◆ YOUR OBJECTIVE ◆
A verbatim copy of all the data is required, minus any images.

◆ PROVIDED DATA ◆

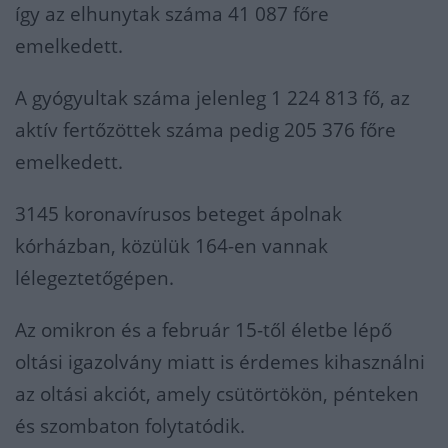
így az elhunytak száma 41 087 főre
emelkedett.
A gyógyultak száma jelenleg 1 224 813 fő, az
aktív fertőzöttek száma pedig 205 376 főre
emelkedett.
3145 koronavírusos beteget ápolnak
kórházban, közülük 164-en vannak
lélegeztetőgépen.
Az omikron és a február 15-től életbe lépő
oltási igazolvány miatt is érdemes kihasználni
az oltási akciót, amely csütörtökön, pénteken
és szombaton folytatódik.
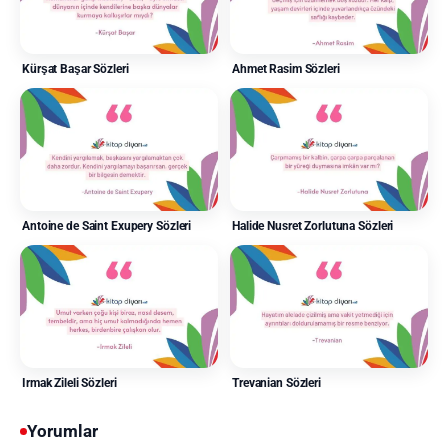
Kürşat Başar Sözleri
Ahmet Rasim Sözleri
Antoine de Saint Exupery Sözleri
Halide Nusret Zorlutuna Sözleri
Irmak Zileli Sözleri
Trevanian Sözleri
Yorumlar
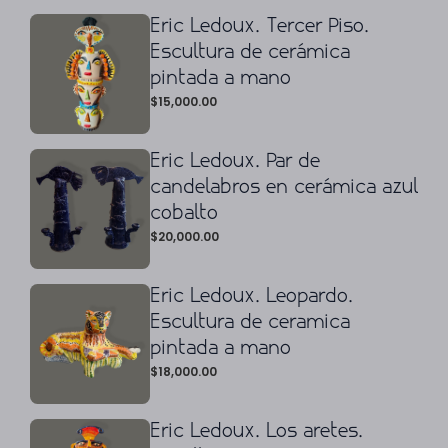
Eric Ledoux. Tercer Piso.
Escultura de cerámica
pintada a mano
$
15,000.00
Eric Ledoux. Par de
candelabros en cerámica azul
cobalto
$
20,000.00
Eric Ledoux. Leopardo.
Escultura de ceramica
pintada a mano
$
18,000.00
Eric Ledoux. Los aretes.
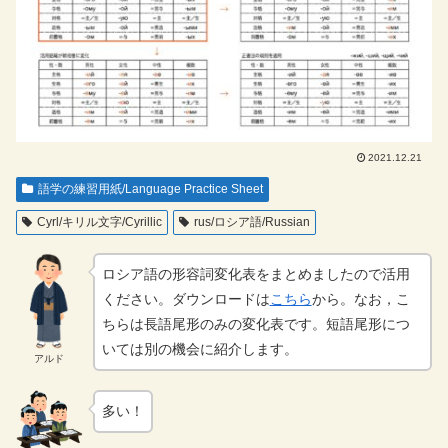
2021.12.21
語学の練習用紙/Language Practice Sheet
Cyrl/キリル文字/Cyrillic
rus/ロシア語/Russian
ロシア語の形容詞変化表をまとめましたので活用
ください。ダウンロードは
こちら
から。なお，こ
ちらは長語尾形のみの変化表です。短語尾形につ
いては別の機会に紹介します。
アルド
多い！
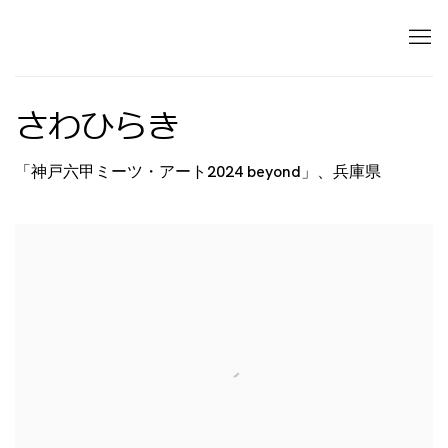
さわひらき
「神戸六甲ミーツ・アート2024 beyond」、兵庫県
Open a larger version of the following image in 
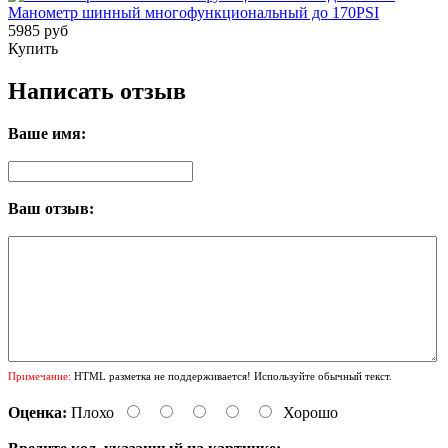
Манометр шинный многофункциональный до 170PSI
5985 руб
Купить
Написать отзыв
Ваше имя:
Ваш отзыв:
Примечание:
HTML разметка не поддерживается! Используйте обычный текст.
Оценка:
Плохо
Хорошо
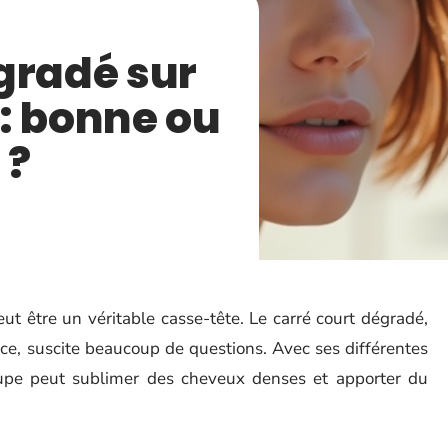
gradé sur
: bonne ou
 ?
t être un véritable casse-tête. Le carré court dégradé,
e, suscite beaucoup de questions. Avec ses différentes
oupe peut sublimer des cheveux denses et apporter du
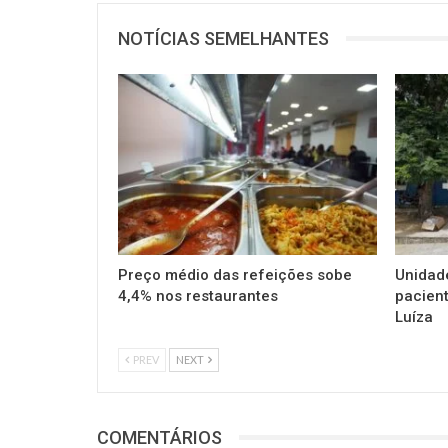
NOTÍCIAS SEMELHANTES
Preço médio das refeições sobe
Unidad
4,4% nos restaurantes
pacient
Luíza
PREV
NEXT
COMENTÁRIOS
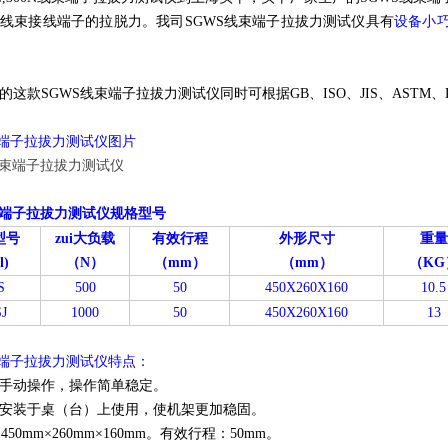
线束接线端子的拉脱力。我司SGWS线束端子拉拔力测试仪具有
设备小
的这款SGWS线束端子拉拔力测试仪同时可根据GB、ISO、JIS、AST
束端子拉拔力测试仪图片
束端子拉拔力测试仪规格型号
型号
zui大负载
有效行程
外形尺寸
重量
l)
（N）
（mm）
（mm）
（KG
S
500
50
450X260X160
10.5
J
1000
50
450X260X160
13
束端子拉拔力测试仪特点：
手动操作，操作简单稳定。
安装于桌（台）上使用，使机架更加稳固。
450mm×260mm×160mm。有效行程：50mm。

◆ EXPECTED OUTPUT ◆
így az elhunytak száma 41 087 főre
emelkedett.
A gyógyultak száma jelenleg 1 224 813 fő, az
aktív fertőzöttek száma pedig 205 376 főre
emelkedett.
3145 koronavírusos beteget ápolnak
kórházban, közülük 164-en vannak
lélegeztetőgépen.
Az omikron és a február 15-től életbe lépő
oltási igazolvány miatt is érdemes kihasználni
az oltási akciót, amely csütörtökön, pénteken
és szombaton folytatódik.
Kürşat Başar Sözleri
Ahmet Rasim Sözleri
Antoine de Saint Exupery Sözleri
Halide Nusret Zorlutuna Sözleri
Irmak Zileli Sözleri
Trevanian Sözleri
Yorumlar
Eric Ledoux. Tercer Piso.
Escultura de cerámica
pintada a mano
$
15,000.00
Eric Ledoux. Par de
candelabros en cerámica azul
cobalto
$
20,000.00
Eric Ledoux. Leopardo.
Escultura de ceramica
pintada a mano
$
18,000.00
Eric Ledoux. Los aretes.
2021.12.21
語学の練習用紙/Language Practice Sheet
Cyrl/キリル文字/Cyrillic
rus/ロシア語/Russian
ロシア語の形容詞変化表をまとめましたので活用
ください。ダウンロードは
こちら
から。なお，こ
ちらは長語尾形のみの変化表です。短語尾形につ
いては別の機会に紹介します。
アルド
多い！
さわひらき
「神戸六甲ミーツ・アート2024 beyond」、兵庫県
Open a larger version of the following image in 
Манометр шинный многофункциональный до 170PSI
5985 руб
Купить
Написать отзыв
Ваше имя:
Ваш отзыв:
Примечание:
HTML разметка не поддерживается! Используйте обычный текст.
Оценка:
Плохо
Хорошо
gradé sur
: bonne ou
 ?
t être un véritable casse-tête. Le carré court dégradé,
e, suscite beaucoup de questions. Avec ses différentes
oupe peut sublimer des cheveux denses et apporter du
NOTÍCIAS SEMELHANTES
Preço médio das refeições sobe
Unidad
4,4% nos restaurantes
pacient
Luíza
PREV
NEXT
COMENTÁRIOS
线束接线端子的拉脱力。我司SGWS线束端子拉拔力测试仪具有
设备小
的这款SGWS线束端子拉拔力测试仪同时可根据GB、ISO、JIS、AST
束端子拉拔力测试仪图片
束端子拉拔力测试仪规格型号
型号
zui大负载
有效行程
外形尺寸
重量
l)
（N）
（mm）
（mm）
（KG
S
500
50
450X260X160
10.5
J
1000
50
450X260X160
13
束端子拉拔力测试仪特点：
手动操作，操作简单稳定。
安装于桌（台）上使用，使机架更加稳固。
450mm×260mm×160mm。有效行程：50mm。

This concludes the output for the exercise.